I’d Much Rather Be With The Girls è una canzone poco nota dei Rolling Stones (scritta dall’inedita coppia Keith Richards – Andrew Loog Oldham e pubblicata nella compilation di rarità Metamorphosis), un brano che già in origine era un omaggio a Spector (il marito), e quindi Ronnie non deve cambiare molto per portare a casa il risultato pieno (a parte il titolo, dove Boys viene sostituito da Girls); Don’t Let The Sun Catch You Crying (Gerry & The Pacemakers) è invece ripresa in maniera quasi cameristica, con solo due chitarre acustiche ed un violoncello (ed anche una leggera percussione) ad accompagnare la voce carismatica di Ronnie, una rilettura di classe, parola non abitualmente associata ad una che ha il soprannome di “bad girl of rock’n’roll”. Tired Of Waiting è una (bella) canzone dei Kinks, anche se non tra le più note, e la nostra Veronica la rifà con un approccio rock asciutto e diretto ed un leggero sapore errebi che non guasta; Tell Her No (Zombies) è la più mossa finora, con ancora un arrangiamento in perfetto stile anni sessanta, un blue-eyed soul di presa immediata, mentre con I’ll Follow The Sun (Beatles, of course) non si sforza più di tanto, lasciando intatta la struttura folk dei Fab Four ed eseguendola con due chitarre e poco altro. You’ve Got Your Troubles è un oscuro brano di un’altrettanto oscura band (The Fortunes) ed è il primo e per fortuna unico caso di suono un po’ finto, con drum programming e synth ben in vista, ed anche la canzone non è niente di che, meglio Girl Don’t Come (di Sandie Shaw, la “cantante scalza” molto popolare anche in Italia), che mantiene il gusto pop dell’originale ed è suonata in maniera classica, e pur non essendo un grande brano si lascia ascoltare.

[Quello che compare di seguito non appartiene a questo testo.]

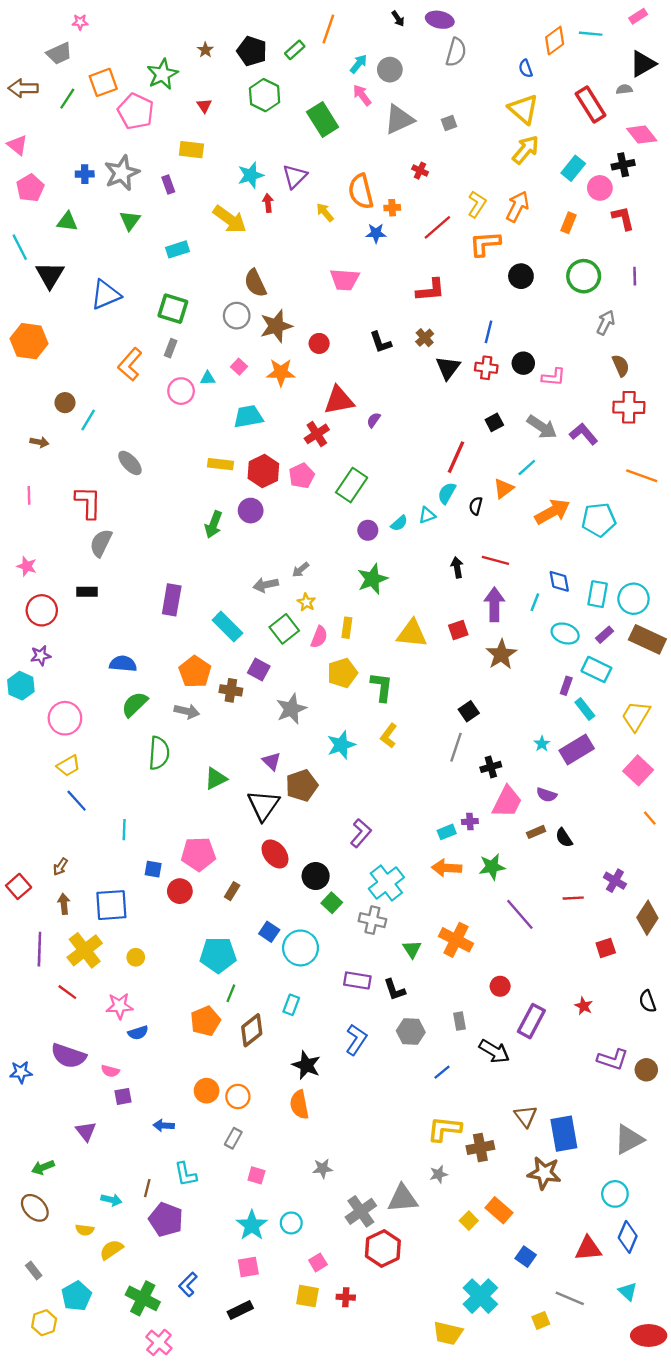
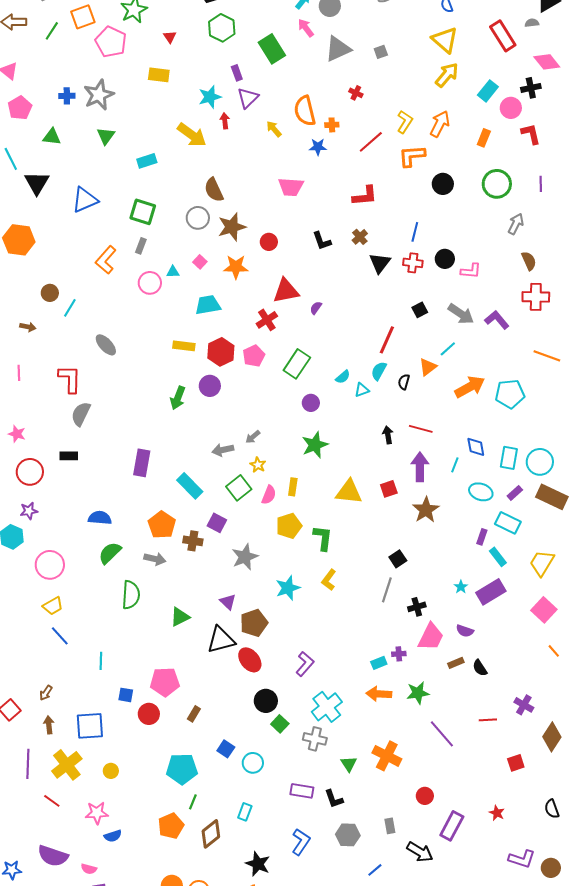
purple rectangle: (168, 184) -> (237, 73), moved
cyan semicircle: (399, 523) -> (343, 377), moved
black triangle: (263, 805) -> (221, 640), turned 40
red ellipse: (275, 854) -> (250, 660), moved
cyan circle: (301, 948) -> (253, 763), size x0.7

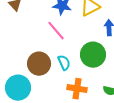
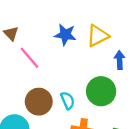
pink line: (56, 31) -> (29, 58), moved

Don’t Let Me Be Misunderstood è invece un capolavoro della nostra musica (ed è anche la più famosa tra le canzoni scelte dalla Spector), ed anch’essa viene rivestita di sonorità tra rock e rhythm’n’blues, dando un sapore nuovo ad un pezzo che ha avuto più di una versione superlativa (Animals e Nina Simone su tutte… e che nessuno si azzardi a dire Santa Esmeralda, a parte Carlo Conti!): gran ritmo e melodia trattata con il dovuto riguardo. Il CD si chiude con l’unico “sconfinamento” negli anni settanta, con la nota How Can You Mend A Broken Heart dei Bee Gees, un pezzo che non ho mai amato particolarmente (ma è un mio problema, Ronnie la rifà bene): quindi, ripeto, un dischetto forse non indispensabile, ma in definitiva ben fatto ed ottimamente interpretato, e vista la (poca) regolarità con la quale incide Ronnie Spector, l’acquisto ci può anche stare.